Additionally, the RCTs included in this review indicated that thrombus aspiration was performed on lesions with a high thrombotic load. Although routine thrombus aspiration did not affect mortality in trials30the researchers noted that optimizing lesion preparation was of great value in improving the consistent delivery of antiproliferative drugs8.
In general, adequate lesion preparation, including thrombus aspiration and adequate balloon dilation, is essential for DCB or stent therapy. For lesions with less than 30% residual stenosis or type A or B dissection, DCB or DES can be used. DCB may be beneficial for younger patients with STEMI or those at increased risk of bleeding and in cases of DAPT intolerance. Placement of a salvage stent was advised in case of residual stenosis of the treated lesion > 50% after dilatations with sufficiently large balloons, or coronary dissection greater than or equal to type C leading to closure of the vessel8.

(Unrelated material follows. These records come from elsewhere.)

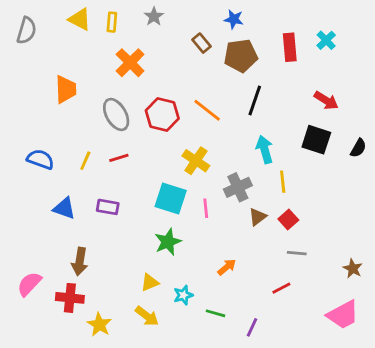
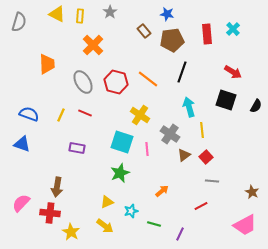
red line: (119, 158) -> (85, 113), turned 40
gray cross: (238, 187) -> (170, 134), turned -30
blue triangle: (64, 208) -> (22, 144), moved

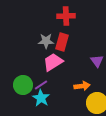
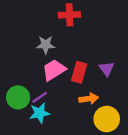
red rectangle: (62, 42) -> (79, 72), moved
cyan star: (41, 98) -> (40, 113), turned 30

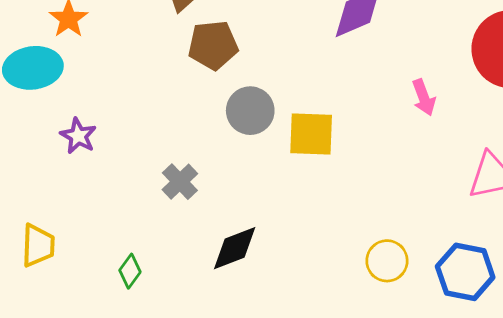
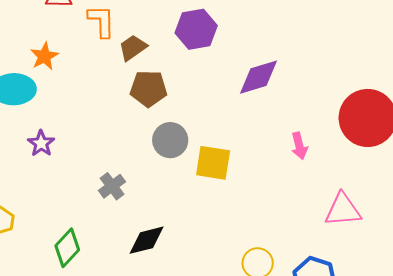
green diamond: (130, 271) -> (67, 248), size x1.5

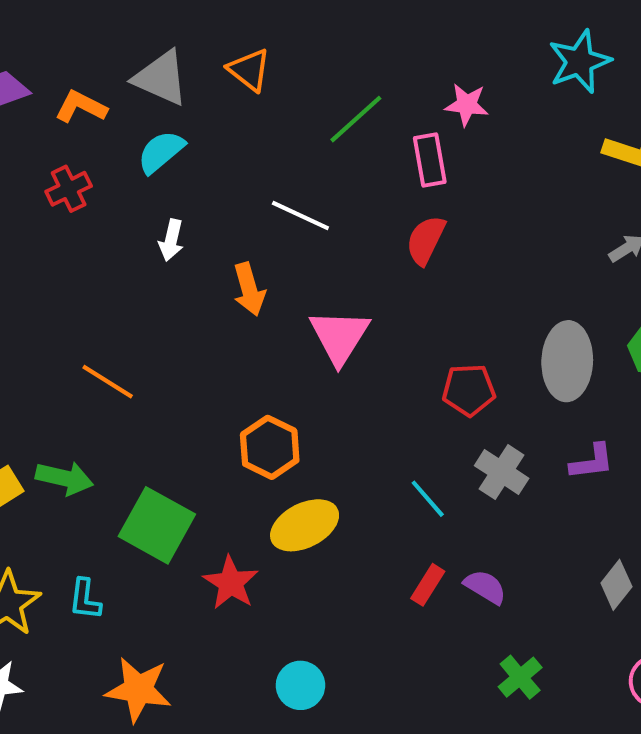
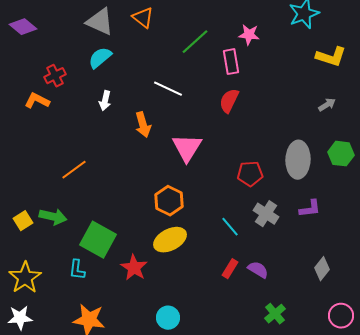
orange L-shape: (81, 107) -> (37, 101), moved
orange line: (108, 382) -> (74, 170), turned -68
orange hexagon: (270, 447) -> (169, 201), moved
cyan L-shape: (85, 599) -> (77, 270), moved

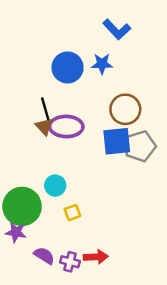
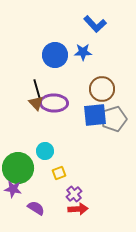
purple cross: (70, 262) -> (74, 194), moved, turned 35

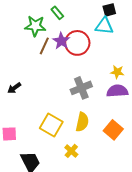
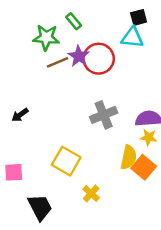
brown line: (44, 46) -> (57, 62), turned 42
yellow star: (117, 72) -> (149, 137), moved
yellow semicircle: (82, 122) -> (129, 157), moved

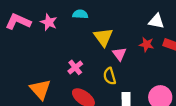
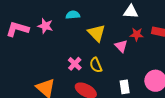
white triangle: (156, 21) -> (131, 12), moved
pink triangle: (119, 54) -> (121, 46), moved
yellow semicircle: (110, 76) -> (96, 65), moved

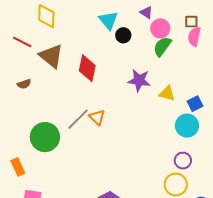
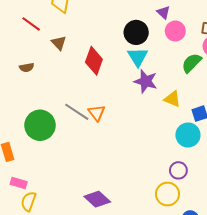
cyan triangle: (108, 20) -> (138, 57), moved
black circle: (123, 35) -> (136, 32), size x1.5
green semicircle: (162, 46) -> (192, 63), moved
brown triangle: (51, 56) -> (59, 43), size x0.6
gray line: (78, 119) -> (77, 112), turned 70

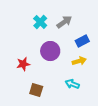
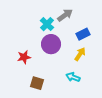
cyan cross: (40, 22) -> (47, 24), moved
yellow arrow: (79, 61) -> (80, 54), turned -40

Our meta-analysis has several limitations. First, the duration of follow-up for the five included studies was 6 to 12 months. The shorter follow-up time does not provide a good indication of the benefits of a DCB strategy that does not require long-term antiplatelet therapy, nor does it demonstrate its long-term safety. Although the results of the 5-year follow-up study demonstrated the safety of DCB for the treatment of de novo coronary artery disease, the long-term efficacy of DCB for AMI needs further investigation.31.

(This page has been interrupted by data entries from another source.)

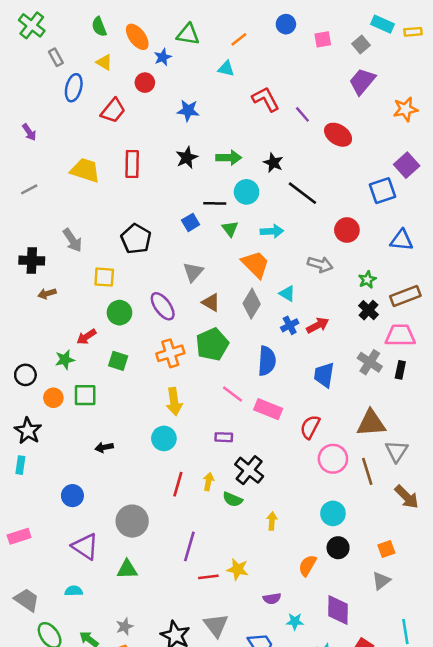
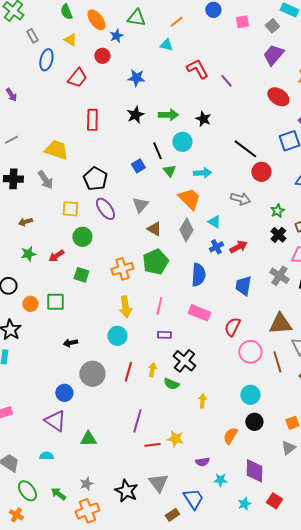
red ellipse: (338, 135) -> (278, 97), moved
yellow trapezoid: (85, 170) -> (56, 150), moved
black line: (302, 193) -> (245, 149), moved
black line: (215, 203) -> (157, 151), turned 66
black cross: (32, 261) -> (13, 179), moved
purple ellipse: (163, 306) -> (105, 209), moved
green star: (65, 360) -> (28, 254), moved
pink line: (233, 394) -> (159, 306), moved, turned 66
blue circle: (72, 496) -> (64, 393), moved
gray circle: (132, 521) -> (92, 374), moved

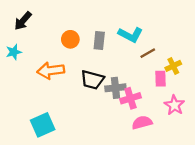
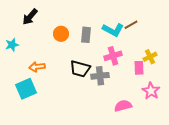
black arrow: (23, 21) -> (30, 17), moved
brown line: (148, 53) -> (131, 25), moved
orange arrow: (51, 71) -> (37, 67), moved, size x0.7
pink cross: (130, 98) -> (113, 56), moved
cyan square: (43, 125) -> (26, 89), moved

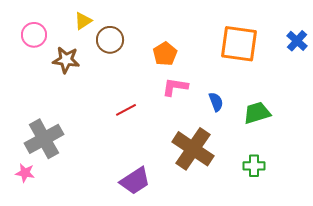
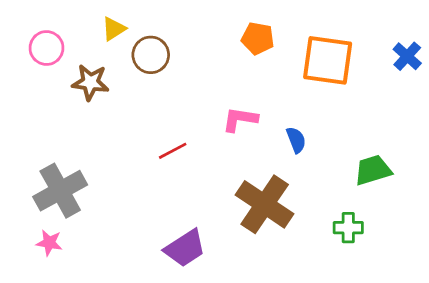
orange pentagon: (165, 54) -> (258, 38), moved, turned -30
green trapezoid: (257, 113) -> (373, 170), moved
pink star: (25, 173) -> (49, 243), moved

Second, the sample size may be too small. However, we performed a very comprehensive literature search to include all articles that met the criteria. On the other hand, our study may also provide theoretical support for more researchers to conduct such studies in the future.
Third, we observed heterogeneity in LLL statistics. According to the study design, we adopted a random-effects model to estimate the effect rather than a fixed-effects model because the earlier measures provided more conservative results.32. The same result was obtained after sensitivity analysis.
Overall, this is the first meta-analysis of RCTs comparing DCB angioplasty with stenting for AMI, which may provide new insights and insights for some interventional operators to treat AMI in the future, promote the development of interventional techniques and improve the long-term prognosis of AMI patients. Further extensive research is expected to support our findings.